North Carolina v. EPA
ELR Citation: ELR 20172 No(s). 05-1244 (D.C. Cir. Jul 11, 2008)
The D.C. Circuit vacated the U.S. Environmental Protection Agency's (EPA's) Clean Air Interstate Rule (CAIR), which would have required 28 states and the District of Columbia to regulate sulfur dioxide (SO2) and nitrogen oxide (NOx) to eliminate "significant" contributions to downwind states' air pollution. North Carolina and several electric utility companies filed petitions challenging the rule. The court found that EPA's approach—regionwide caps with no state-specific quantitative contribution determinations or emissions requirements—was fundamentally flawed and ordered EPA to redo its analysis from the ground up. Clean Air Act (CAA) §110(a)(2)(D)(i)(I) prohibits sources "within the State" from "contribut[ing] significantly to nonattainment in . . . any other State . . . ." Yet, CAIR only assures that the entire region's significant contribution will be eliminated. EPA also failed to give independent significance to the "interfere with maintenance" language set forth in CAA §110(a)(2)(D)(i)(I) to identify upwind states that interfere with downwind maintenance. On remand, it must consider anew which states are included in CAIR, after giving some significance to the phrase "interfere with maintenance" in the statute. In addition, the 2015 deadline for upwind states to eliminate their "significant contribution" to downwind nonattainment ignores the plain language of §110(a)(2)(D)(i). EPA must decide what date, whether 2015 or earlier, is as expeditious as practicable for states to eliminate their significant contributions to downwind nonattainment.
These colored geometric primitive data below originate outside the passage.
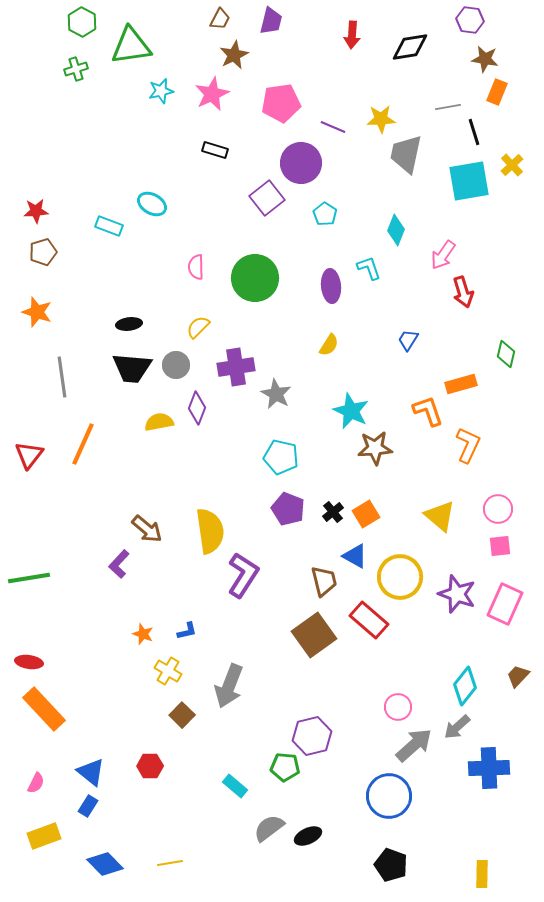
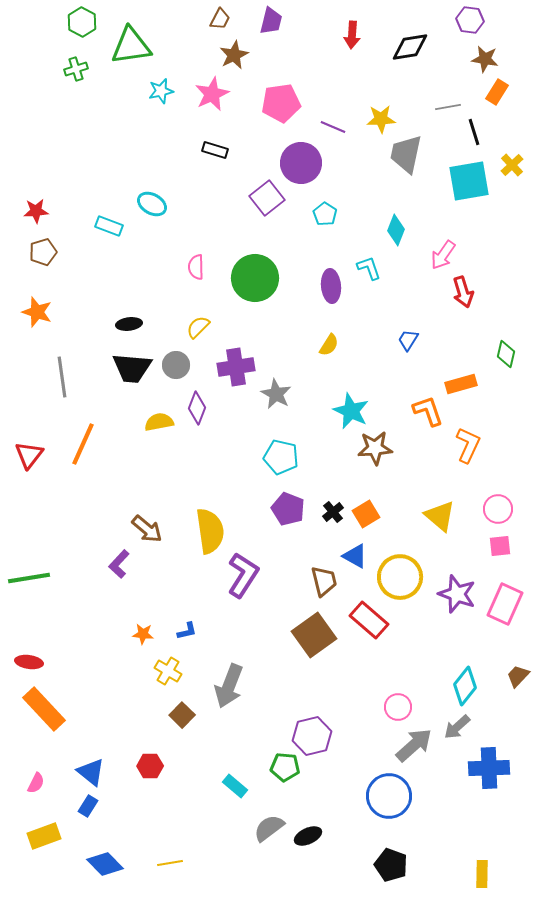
orange rectangle at (497, 92): rotated 10 degrees clockwise
orange star at (143, 634): rotated 15 degrees counterclockwise
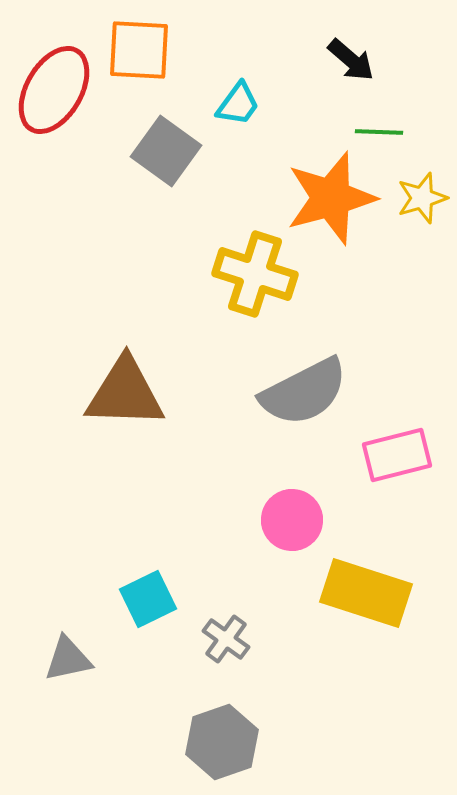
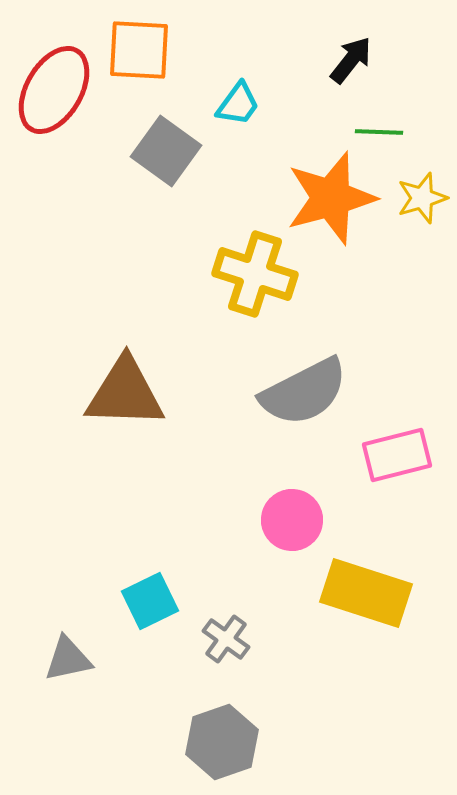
black arrow: rotated 93 degrees counterclockwise
cyan square: moved 2 px right, 2 px down
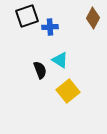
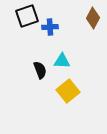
cyan triangle: moved 2 px right, 1 px down; rotated 30 degrees counterclockwise
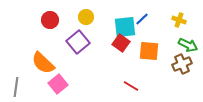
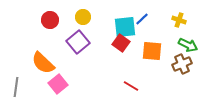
yellow circle: moved 3 px left
orange square: moved 3 px right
In addition, the trading program is unlawful because it does not connect states' emissions reductions to any measure of their own significant contributions. To the contrary, it relates their SO2 reductions simply to their Title IV allowances, tampering unlawfully with the Acid Rain Program. The SO2 regionwide caps are entirely arbitrary since EPA based them on irrelevant factors like the existence of the Title IV program. And the allocation of state budgets from the NOx caps is similarly arbitrary because EPA distributed allowances simply in the interest of fairness. Given these and other "fatal flaws" of the rule, the court vacated CAIR in its entirety.